It's about great public schools.

I.B.O. finds charters get less money per student

I.B.O. finds charters get less money per student

Capital New York | By Eliza Shapiro | Jul. 23, 2015

New York City charter schools continued to receive less money than traditional district schools in the 2014-2015 school year, and funding divides are still growing, according to a report released Thursday by the Independent Budget Office.

During the most-recent academic year, district schools received an average of $17,928 for each general education student. Charters in co-located schools received $29 less per student on average than their district school counterparts. The divide is much greater for charters located in private spaces: they received an average of $2,914 less per student than their district school counterparts, a 16 percent difference.

The disparity between charter schools in private spaces and district schools has increased since the 2009-2010 school year, when the I.B.O. first studied funding differences, in part because of a $1,376 per-pupil funding increase for district school students.

Teachers' salaries and pension costs also have risen, contributing to the district school increases, according to the I.B.O.

The report gives the city's influential charter sector ammunition to fight claims, largely made by teachers' unions, that charters are well-funded because of their backers in the finance industry.

One of the charter sector's most vocal groups, Families for Excellent Schools, released a statement with that sentiment on Thursday. "This independent report shows once and for all that the rhetoric from special interests is completely wrong—public charter school students are underfunded and deprived of the resources they deserve," said Jeremiah Kittredge, the group's C.E.O.

The significant difference between funding for charters that share space with traditional schools and charters located in private spaces sheds light on another divide within the charter sector.

The vast majority of the city's large charter networks, including the largest and most powerful, Success Academy, are co-located in district schools. Though co-locations have led to controversy, they constitute a good financial deal for the charter operators.

Large networks, including Success, tend to have the wealthiest group of donors. But independent charter schools, which tend to be less heavily backed by financiers, are largely located in private space and must pay hefty rent costs. Charter advocates and leaders of independent charters have tried to push the state Legislature to take up uneven facilities funding in recent years. But facilities funding as a political issue has been dwarfed by the state's cap on charters.

Large charter networks and their influential affiliates, like Families for Excellent Schools, have held massive rallies calling on the state to lift the cap and have spent millions on cap-related lobbying and advertising.

Changes to the current charter funding formula depend on Albany.

The Legislature has handed the charter sector major victories over the last two sessions, boosting the charter cap and forcing the city to pay rent for charters that cannot be housed in a public space. The I.B.O. report predicts that funding for some charters will increase somewhat in the next several years due to the new rent laws.

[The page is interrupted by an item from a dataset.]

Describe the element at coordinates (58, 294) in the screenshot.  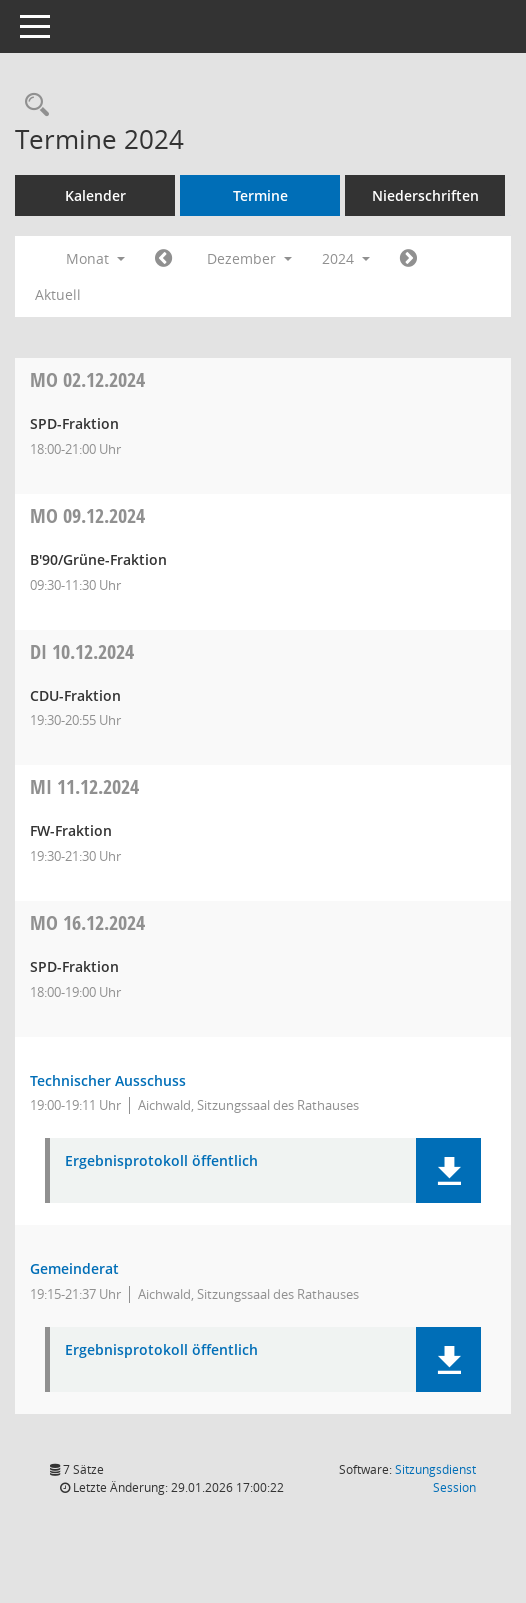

Charters that cannot be accommodated in a public space are eligible for a $2,775 boost per student to help cover the cost of rent.

Still, there's no guarantee that overall funding formulas will become more equitable unless Albany adjusts the state-mandated formula.

In a statement on Thursday, James Merriman, C.E.O. of the New York City Charter School Center, indicated that charter groups will continue to lobby for funding formula changes in Albany next year. "This report underlines the urgent need to take steps to correct and improve funding for charter schools and the students they serve so that the gap is not just narrowed but erased for once and for all," Merriman said.

StudentsFirstNY and the Northeast Charter Schools Network also released statements calling on the state to update the funding formula.